* [Description of the task]: Write out the records that appear below, verbatim and complete, but without pictures.

* [Available data]:

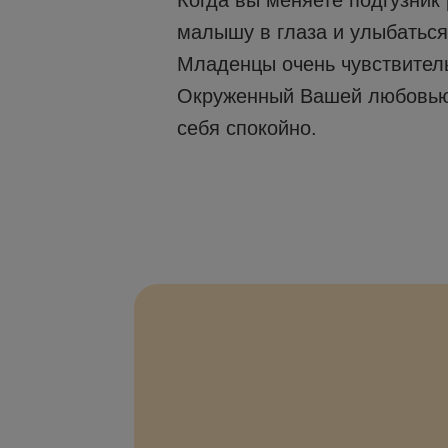
Когда вы меняете подгузник 
малышу в глаза и улыбаться,
Младенцы очень чувствител
Окруженный Вашей любовью
себя спокойно.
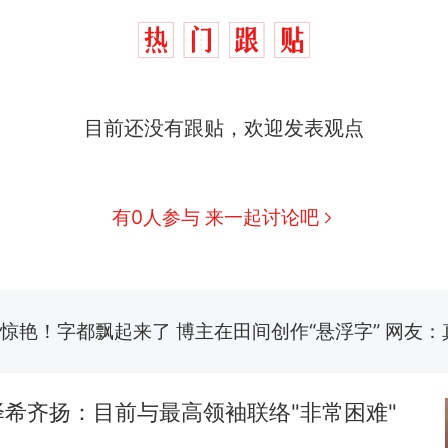
制裁瓜子饺子，美国怕什么？
热
费大厨“全国小炒肉大王”称号，仅凭视频评出？中
新
应
男子上山采菌偶然发现鸡枞菌窝，原地守1天等它长大：
目前还没有跟贴，欢迎发表观点
朵
美国渔民钓获鲨鱼徒手将其拽回大海 目击者直呼震惊
参考消息）
有0人参与 来一起讨论吧
笔试第一被第二名传话劝弃考 官方通报
惊艳！字都飘起来了 博主在田间创作“悬浮字” 网友：
制裁瓜子饺子，美国怕什么？
热
希齐扬：目前与最高领袖联络"非常困难"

* [Exercise solution]:
Когда вы меняете подгузник 
малышу в глаза и улыбаться,
Младенцы очень чувствител
Окруженный Вашей любовью
себя спокойно.
制裁瓜子饺子，美国怕什么？
热
费大厨“全国小炒肉大王”称号，仅凭视频评出？中
新
应
男子上山采菌偶然发现鸡枞菌窝，原地守1天等它长大：
目前还没有跟贴，欢迎发表观点
朵
美国渔民钓获鲨鱼徒手将其拽回大海 目击者直呼震惊
参考消息）
有0人参与 来一起讨论吧
笔试第一被第二名传话劝弃考 官方通报
惊艳！字都飘起来了 博主在田间创作“悬浮字” 网友：
制裁瓜子饺子，美国怕什么？
热
希齐扬：目前与最高领袖联络"非常困难"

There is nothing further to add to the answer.